Last year her solo drawing project was presented at The UCLA Fowler Museum in coordination with the Getty city-wide initiative PST- LA/LA—which included a Fulbright award to Brazil. Siegel represented the United States in the IX International Biennial of Cuenca, Ecuador and was commissioned for a permanent installation at the US consulate in Guayaquil, Ecuador. She is currently developing permanent artwork for the LA Metro. This fall several major works will be featured at the Los Angeles Municipal Art Gallery in the exhibition Here. Siegel was included in Slash at the Museum of Art and Design and Extravagant Drawing at Dorsky Curatorial Projects. In Los Angeles she has shown with ACME, LA Louver, and Roberts and Tilton. Siegel’s 2013/14 solo drawing project Translocation and Overlay at The Art, Design and Architecture Museum at UC Santa Barbara was a study of environmental and population shifts, and the subject of a feature article in X-TRA Contemporary Art Quarterly.

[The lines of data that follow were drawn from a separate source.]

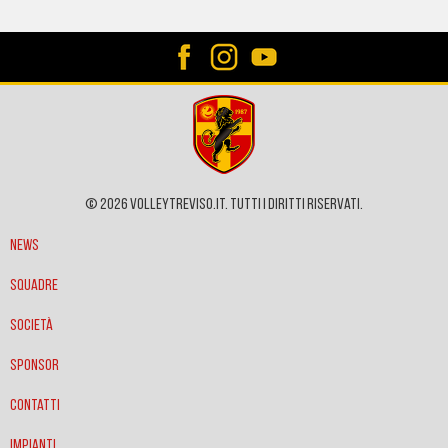
© 2026 VOLLEYTREVISO.IT. Tutti i diritti riservati.
News
Squadre
Società
Sponsor
Contatti
Impianti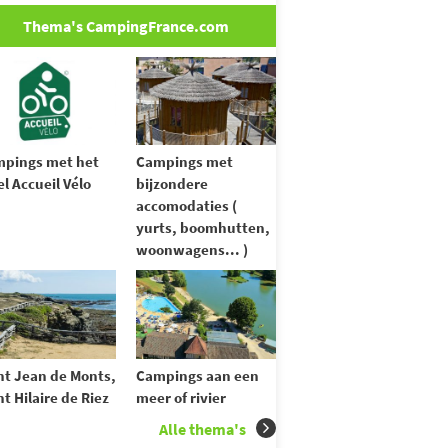
Thema's CampingFrance.com
pings met het
Campings met
el Accueil Vélo
bijzondere
accomodaties (
yurts, boomhutten,
woonwagens... )
nt Jean de Monts,
Campings aan een
nt Hilaire de Riez
meer of rivier
Alle thema's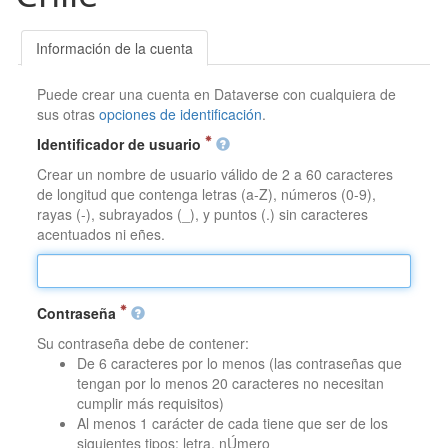
Información de la cuenta
Puede crear una cuenta en Dataverse con cualquiera de
sus otras
opciones de identificación
.
Identificador de usuario
Crear un nombre de usuario válido de 2 a 60 caracteres
de longitud que contenga letras (a-Z), números (0-9),
rayas (-), subrayados (_), y puntos (.) sin caracteres
acentuados ni eñes.
Contraseña
Su contraseña debe de contener:
De 6 caracteres por lo menos (las contraseñas que
tengan por lo menos 20 caracteres no necesitan
cumplir más requisitos)
Al menos 1 carácter de cada tiene que ser de los
siguientes tipos: letra, nÚmero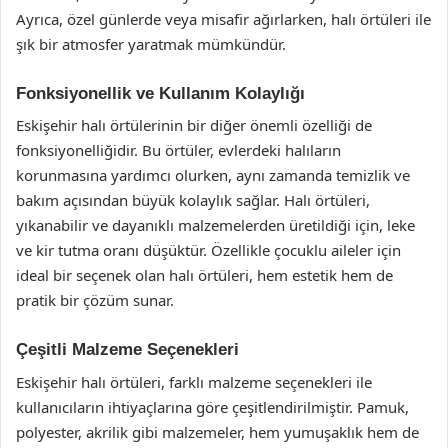
Ayrıca, özel günlerde veya misafir ağırlarken, halı örtüleri ile
şık bir atmosfer yaratmak mümkündür.
Fonksiyonellik ve Kullanım Kolaylığı
Eskişehir halı örtülerinin bir diğer önemli özelliği de
fonksiyonelliğidir. Bu örtüler, evlerdeki halıların
korunmasına yardımcı olurken, aynı zamanda temizlik ve
bakım açısından büyük kolaylık sağlar. Halı örtüleri,
yıkanabilir ve dayanıklı malzemelerden üretildiği için, leke
ve kir tutma oranı düşüktür. Özellikle çocuklu aileler için
ideal bir seçenek olan halı örtüleri, hem estetik hem de
pratik bir çözüm sunar.
Çeşitli Malzeme Seçenekleri
Eskişehir halı örtüleri, farklı malzeme seçenekleri ile
kullanıcıların ihtiyaçlarına göre çeşitlendirilmiştir. Pamuk,
polyester, akrilik gibi malzemeler, hem yumuşaklık hem de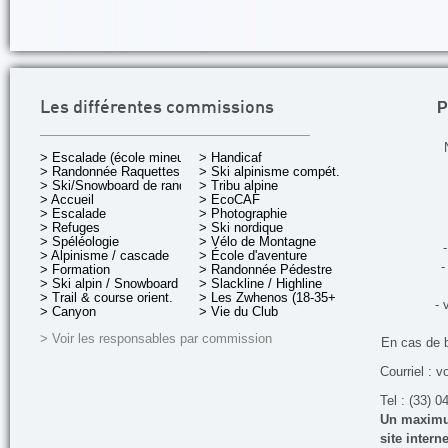
P
Les différentes commissions
> Escalade (école mineurs)
> Handicaf
> Randonnée Raquettes
> Ski alpinisme compét.
> Ski/Snowboard de rando.
> Tribu alpine
> Accueil
> EcoCAF
> Escalade
> Photographie
> Refuges
> Ski nordique
> Spéléologie
> Vélo de Montagne
-
> Alpinisme / cascade
> École d'aventure
-
> Formation
> Randonnée Pédestre
> Ski alpin / Snowboard
> Slackline / Highline
> Trail & course orient.
> Les Zwhenos (18-35+ ans)
- 
> Canyon
> Vie du Club
> Voir les responsables par commission
En cas de 
Courriel : v
Tel : (33) 0
Un maximum
site inter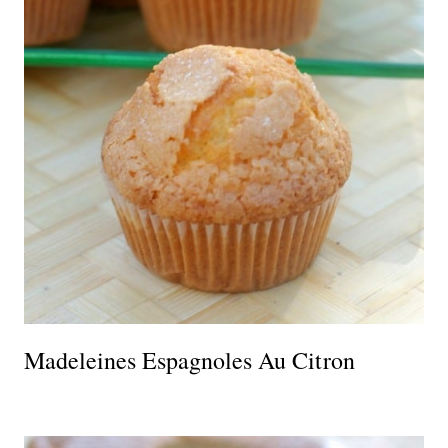
Madeleines Espagnoles Au Citron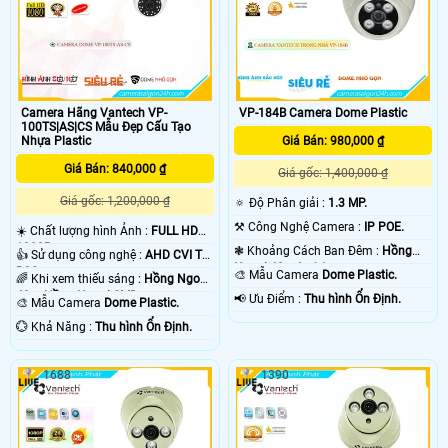
Camera Hãng Vantech VP-
VP-184B Camera Dome Plastic
100TS|AS|CS Mẫu Đẹp Cấu Tạo
Nhựa Plastic
Giá Bán: 980,000 ₫
Giá Bán: 840,000 ₫
Giá gốc: 1,400,000 ₫
Giá gốc: 1,200,000 ₫
🔅 Độ Phân giải :
1.3 MP.
⚒ Công Nghệ Camera :
IP POE.
☀️ Chất lượng hình Ảnh :
FULL HD
1080P .
❃ Khoảng Cách Ban Đêm :
Hồng
👍 Sử dụng công nghệ :
AHD CVI TVI
Ngoại 40m Led Array.
BCS.
🎨 Mẫu Camera
Dome Plastic.
🌈 Khi xem thiếu sáng :
Hồng Ngoại
40m Hồng Ngoại SMD.
️📢 Ưu Điểm :
Thu hình Ổn Định.
🎨 Mẫu Camera
Dome Plastic.
️💮 Khả Năng :
Thu hình Ổn Định.
1688
1390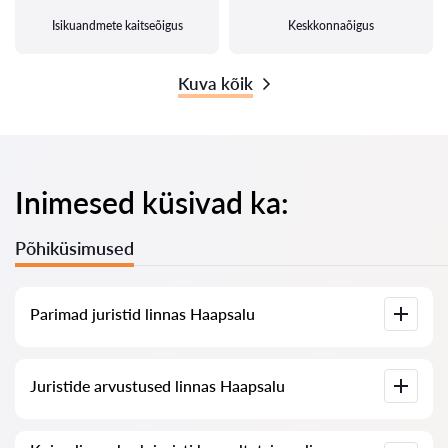
Isikuandmete kaitseõigus
Keskkonnaõigus
Kuva kõik
Inimesed küsivad ka:
Põhiküsimused
Parimad juristid linnas Haapsalu
Meil on koostatud nimekiri parimatest juristidest linnas
Juristide arvustused linnas Haapsalu
Haapsalu koos täieliku infoga: hinnad, arvustused,
telefoninumber ja aadress.
Meie teenuses on kogutud ehtsad arvustused juristide kohta,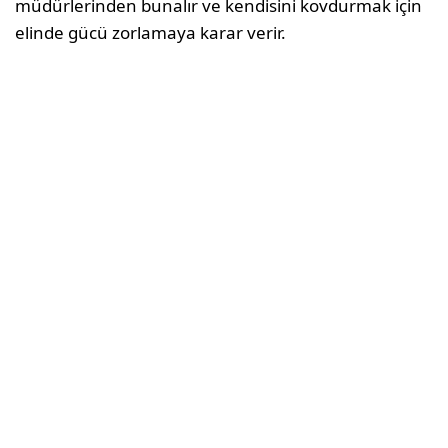
müdürlerinden bunalır ve kendisini kovdurmak için
elinde gücü zorlamaya karar verir.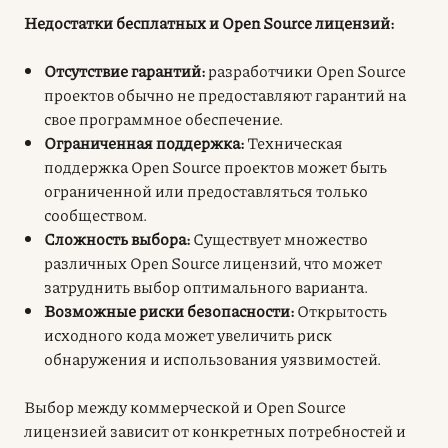
Недостатки бесплатных и Open Source лицензий:
Отсутствие гарантий:
разработчики Open Source
проектов обычно не предоставляют гарантий на
свое программное обеспечение.
Ограниченная поддержка:
Техническая
поддержка Open Source проектов может быть
ограниченной или предоставляться только
сообществом.
Сложность выбора:
Существует множество
различных Open Source лицензий, что может
затруднить выбор оптимального варианта.
Возможные риски безопасности:
Открытость
исходного кода может увеличить риск
обнаружения и использования уязвимостей.
Выбор между коммерческой и Open Source
лицензией зависит от конкретных потребностей и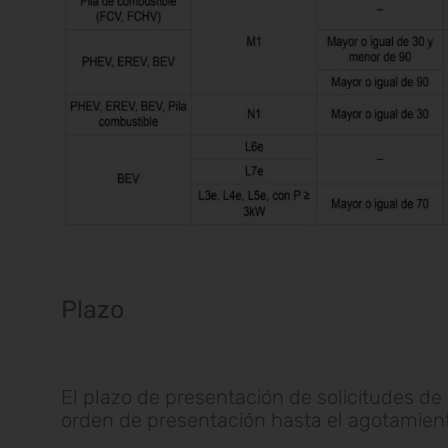
Plazo
El plazo de presentación de solicitudes de 
orden de presentación hasta el agotamient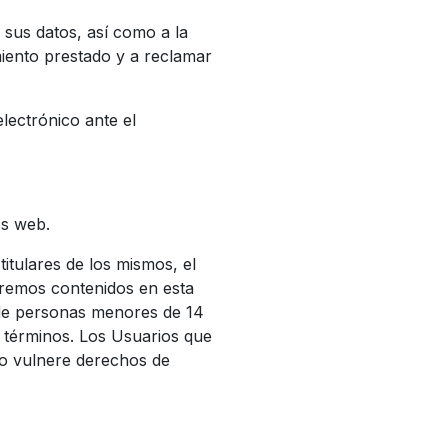
 sus datos, así como a la
miento prestado y a reclamar
lectrónico ante el
os web.
itulares de los mismos, el
tremos contenidos en esta
, de personas menores de 14
 términos. Los Usuarios que
no vulnere derechos de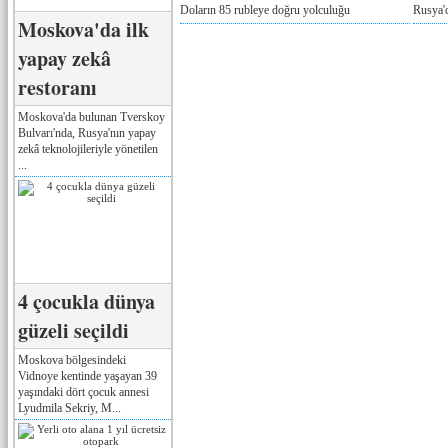
Doların 85 rubleye doğru yolculuğu
Rusya'd
Moskova'da ilk
yapay zekâ
restoranı
Moskova'da bulunan Tverskoy
Bulvarı'nda, Rusya'nın yapay
zekâ teknolojileriyle yönetilen
...
4 çocukla dünya
güzeli seçildi
Moskova bölgesindeki
Vidnoye kentinde yaşayan 39
yaşındaki dört çocuk annesi
Lyudmila Sekriy, M...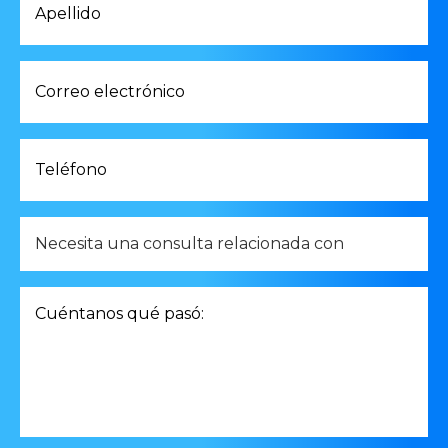
*
Correo
electrónico
*
Teléfono
*
Necesito
una
consulta
relacionada
Cuéntanos
con
qué
*
pasó:
*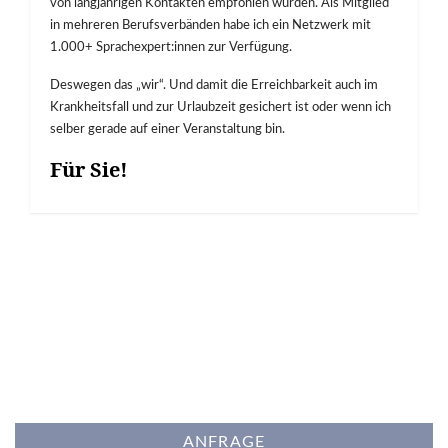
von langjährigen Kontakten empfohlen wurden. Als Mitglied
in mehreren Berufsverbänden habe ich ein Netzwerk mit
1.000+ Sprachexpert:innen zur Verfügung.
Deswegen das „wir“. Und damit die Erreichbarkeit auch im
Krankheitsfall und zur Urlaubzeit gesichert ist oder wenn ich
selber gerade auf einer Veranstaltung bin.
Für Sie!
ANFRAGE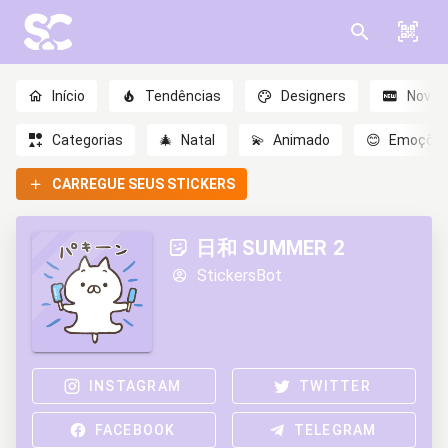
Início
Tendências
Designers
Novo
Categorias
🎄
Natal
💫
Animado
😊
Emoçõe
CARREGUE SEUS STICKERS
日和 SUMMER 2
StickersBot
INSTAGRAM
TWITTER
FACEBOOK
TELEGRAM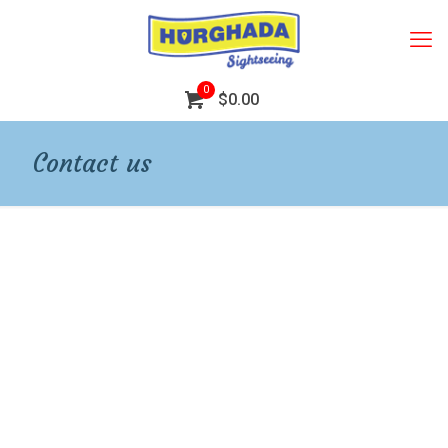
0
$0.00
Contact us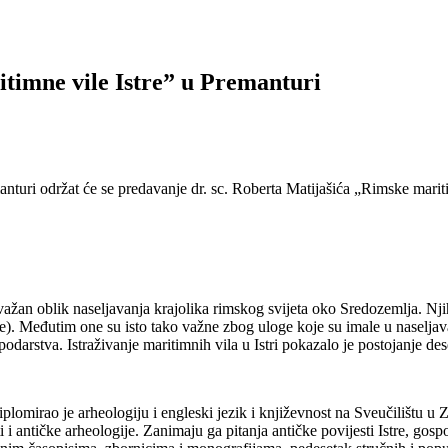
timne vile Istre” u Premanturi
nturi održat će se predavanje dr. sc. Roberta Matijašića „Rimske mariti
važan oblik naseljavanja krajolika rimskog svijeta oko Sredozemlja. Nji
e). Međutim one su isto tako važne zbog uloge koje su imale u naseljav
darstva. Istraživanje maritimnih vila u Istri pokazalo je postojanje dese
Diplomirao je arheologiju i engleski jezik i književnost na Sveučilištu 
i antičke arheologije. Zanimaju ga pitanja antičke povijesti Istre, gospo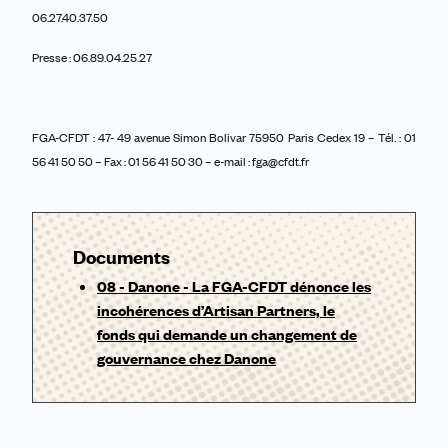
06.27.40.37.50
Presse : 06.89.04.25.27
FGA-CFDT : 47- 49 avenue Simon Bolivar 75950 Paris Cedex 19 – Tél. : 01
56 41 50 50 – Fax : 01 56 41 50 30 – e-mail : fga@cfdt.fr
Documents
08 - Danone - La FGA-CFDT dénonce les
incohérences d’Artisan Partners, le
fonds qui demande un changement de
gouvernance chez Danone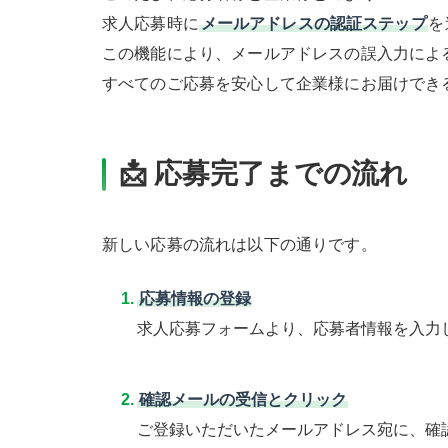
求人応募時に
メールアドレスの認証ステップ
を
この機能により、メールアドレスの誤入力によ
すべてのご応募を安心して企業様にお届けでき
📩 応募完了までの流れ
新しい応募の流れは以下の通りです。
応募情報の登録
求人応募フォームより、応募者情報を入力
確認メールの受信とクリック
ご登録いただいたメールアドレス宛に、確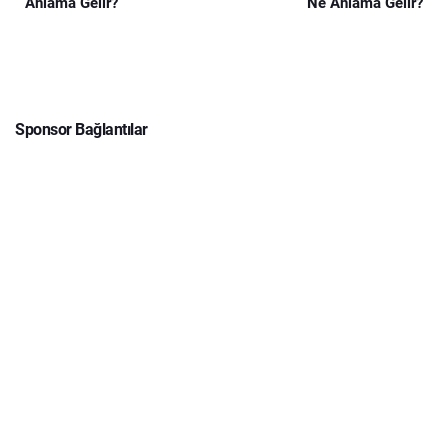
Anlama Gelir?
Ne Anlama Gelir?
Sponsor Bağlantılar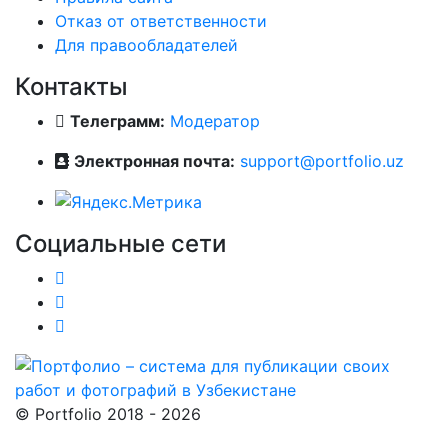
Отказ от ответственности
Для правообладателей
Контакты
Телеграмм:
Модератор
Электронная почта:
support@portfolio.uz
Социальные сети
© Portfolio 2018 - 2026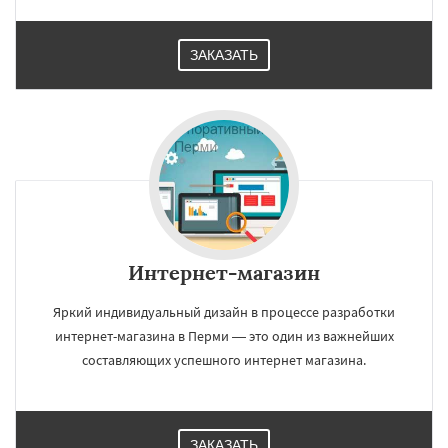
ЗАКАЗАТЬ
Интернет-магазин
Яркий индивидуальный дизайн в процессе разработки
интернет-магазина в Перми — это один из важнейших
составляющих успешного интернет магазина.
ЗАКАЗАТЬ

Notable press includes an artist profile in The Los Angeles Times, and reviews in The New York Times, Art in America, ArtCritical, ARTnews, Artillery, The Brooklyn Rail, The Boston Globe, LA Weekly, and Sculpture. Siegel is the recipient of a California Community Foundation Mid-career Artist Grant, the City of Los Angeles Individual Artist Fellowship, and the OC Contemporary Collectors Grant. Siegel earned her M.F.A. from Yale University School of Art, and B.F.A. from Tyler School of Art. She is currently a professor in The School of Art at California State University, Long Beach.